Question about the sentinels

I am confused about the sentinels. When we run sentinels = get_sentinels(vocab_size, display=True) , it takes the last items of the vocab and assign the sentinels backward from the alphabet, starting with"Z" then “Y” etc, and the sentinels look like:

The sentinel is and the decoded token is: Internațional
The sentinel is and the decoded token is: erwachsene
The sentinel is and the decoded token is: Cushion

However, after we run the pretty_decode function and using the sentinel as input functions, it actually swaps different token for “Z” and “Y”, here in this example, replaces “Class”, not “International”. It is not very clear how this happens. Why we predefine Sentinels using the get_sentinels functioin. Suppose in different input, outputs the same sentinels “Y” “Z” are being used to replace different word depending on which word is being masked by random chance.

inputs:
Beginners BBQ Taking in Missoula! want to get better
making delicious ? You will have the opportunity, put this on
calendar now Thursday, September 22nd World Class BBQ Champion,
Tony Balay from Lonestar Smoke Rangers. He be a beginner


class for everyone wants to better their skills. He
will teach you you need to know compete in KCBS BBQ
competition, including techniques, recipes,s, meat selection
trimming, plus smoker information. The cost to be in the class is
$35 per person for spectator is free. Included in the cost will
be either a t-shirt or apron and you will tasting samples of each
meat that .

targets:
Class Place Do you at BBQ your . join
will teaching

level who get with culinary

Hi @PZ2004

I don’t quite understand you question. Please read the last paragraph of this post and tell if you still have questions. In short, in T5:

Self-supervised training uses corrupted tokens, by randomly removing 15% of the tokens and replacing them with individual sentinel tokens (if several consecutive tokens are marked for removal, the whole group is replaced with a single sentinel token). The input of the encoder is the corrupted sentence, the input of the decoder is the original sentence and the target is then the dropped out tokens delimited by their sentinel tokens.

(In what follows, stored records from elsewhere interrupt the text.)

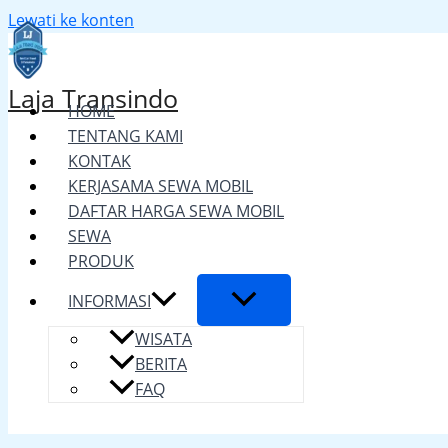
Lewati ke konten
Laja Transindo
HOME
TENTANG KAMI
KONTAK
KERJASAMA SEWA MOBIL
DAFTAR HARGA SEWA MOBIL
SEWA
PRODUK
INFORMASI
WISATA
BERITA
FAQ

While in our assignment we do not implement the decoder part (and also other T5 tasks) so the assignment’s encoder has to predict the sentinels correctly.

Cheers

P.S. use “\” to escape the “<” symbols (that what makes your text bold or striked out and it is hard to read).

Sorry for the strange formatting. Here is the reformatted question:

I am confused about the sentinels. When we run sentinels = get_sentinels(vocab_size, display=True) , it takes the last items of the vocab and assign the sentinels backward from the alphabet, starting with"Z" then “Y” etc, and the sentinels look like:

However, after we run the pretty_decode function and using the sentinel as input functions, it actually swaps different text for “Z” and here in this example, replaces “Beginners” not “International”. It is not very clear how this happens.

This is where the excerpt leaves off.